◆ AVAILABLE DATA ◆
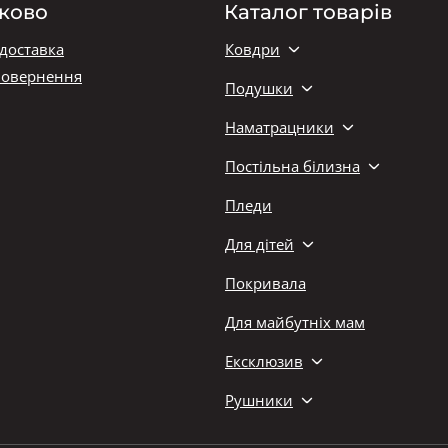
ково
Каталог товарів
 доставка
Ковдри
повернення
Подушки
Наматрацники
Постільна білизна
Пледи
Для дітей
Покривала
Для майбутніх мам
Ексклюзив
Рушники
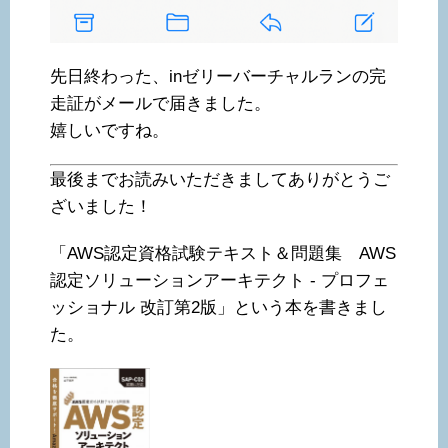
先日終わった、inゼリーバーチャルランの完
走証がメールで届きました。
嬉しいですね。
最後までお読みいただきましてありがとうご
ざいました！
「AWS認定資格試験テキスト＆問題集 AWS
認定ソリューションアーキテクト - プロフェ
ッショナル 改訂第2版」という本を書きまし
た。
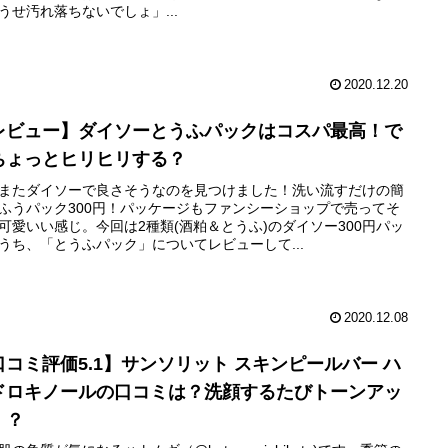
うせ汚れ落ちないでしょ」...
2020.12.20
レビュー】ダイソーとうふパックはコスパ最高！で
ちょっとヒリヒリする？
またダイソーで良さそうなのを見つけました！洗い流すだけの簡
ふうパック300円！パッケージもファンシーショップで売ってそ
可愛いい感じ。今回は2種類(酒粕＆とうふ)のダイソー300円パッ
うち、「とうふパック」についてレビューして...
2020.12.08
口コミ評価5.1】サンソリット スキンピールバー ハ
ドロキノールの口コミは？洗顔するたびトーンアッ
！？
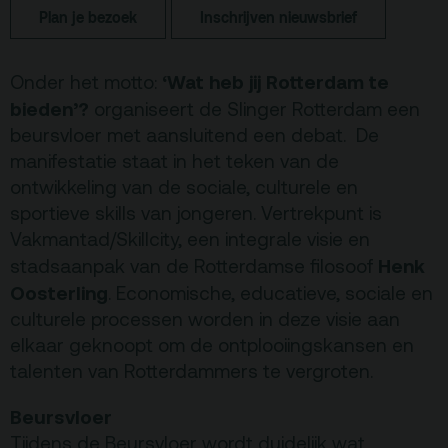
Plan je bezoek
Inschrijven nieuwsbrief
Terras
Plan je bezoek
‘Wat heb jij Rotterdam te
Onder het motto:
De Kerktuin
Adres, route en
bieden’?
organiseert de Slinger Rotterdam een
parkeren
beursvloer met aansluitend een debat. De
Kaartverkoopinfo
manifestatie staat in het teken van de
ontwikkeling van de sociale, culturele en
Faciliteiten &
toegankelijkheid
sportieve skills van jongeren. Vertrekpunt is
Vakmantad/Skillcity, een integrale visie en
Huisregels
Henk
stadsaanpak van de Rotterdamse filosoof
Oosterling
. Economische, educatieve, sociale en
Over
culturele processen worden in deze visie aan
Debatpodium
elkaar geknoopt om de ontplooiingskansen en
talenten van Rotterdammers te vergroten.
Arminius
Beursvloer
Gebouw & historie
Tijdens de Beursvloer wordt duidelijk wat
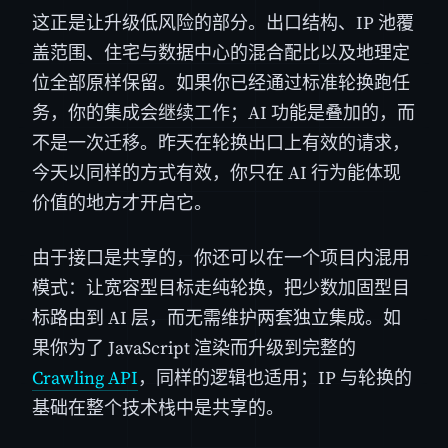
这正是让升级低风险的部分。出口结构、IP 池覆
盖范围、住宅与数据中心的混合配比以及地理定
位全部原样保留。如果你已经通过标准轮换跑任
务，你的集成会继续工作；AI 功能是叠加的，而
不是一次迁移。昨天在轮换出口上有效的请求，
今天以同样的方式有效，你只在 AI 行为能体现
价值的地方才开启它。
由于接口是共享的，你还可以在一个项目内混用
模式：让宽容型目标走纯轮换，把少数加固型目
标路由到 AI 层，而无需维护两套独立集成。如
果你为了 JavaScript 渲染而升级到完整的
Crawling API
，同样的逻辑也适用；IP 与轮换的
基础在整个技术栈中是共享的。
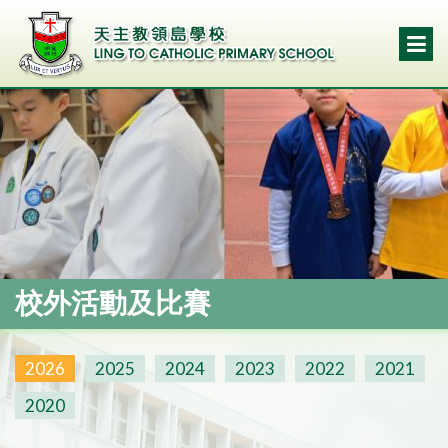
校外活動及比賽
2026
2025
2024
2023
2022
2021
2020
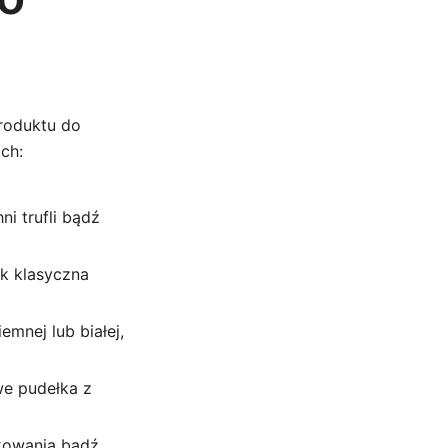
produktu do
ch:
i trufli bądź
k klasyczna
emnej lub białej,
e pudełka z
ękowania bądź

◆ WHAT THE TASK ASKS ◆
Please give again, word for word, the lines from the one containing "盖范围、住宅与数据中心的混合配比以及地理定" through the last line of the listing above, inclusive, and leave out pictures.

◆ EXERCISE RESULT ◆
盖范围、住宅与数据中心的混合配比以及地理定
位全部原样保留。如果你已经通过标准轮换跑任
务，你的集成会继续工作；AI 功能是叠加的，而
不是一次迁移。昨天在轮换出口上有效的请求，
今天以同样的方式有效，你只在 AI 行为能体现
价值的地方才开启它。
由于接口是共享的，你还可以在一个项目内混用
模式：让宽容型目标走纯轮换，把少数加固型目
标路由到 AI 层，而无需维护两套独立集成。如
果你为了 JavaScript 渲染而升级到完整的
Crawling API
，同样的逻辑也适用；IP 与轮换的
基础在整个技术栈中是共享的。
校外活動及比賽
2026
2025
2024
2023
2022
2021
2020
produktu do
ch:
i trufli bądź
k klasyczna
emnej lub białej,
e pudełka z
ękowania bądź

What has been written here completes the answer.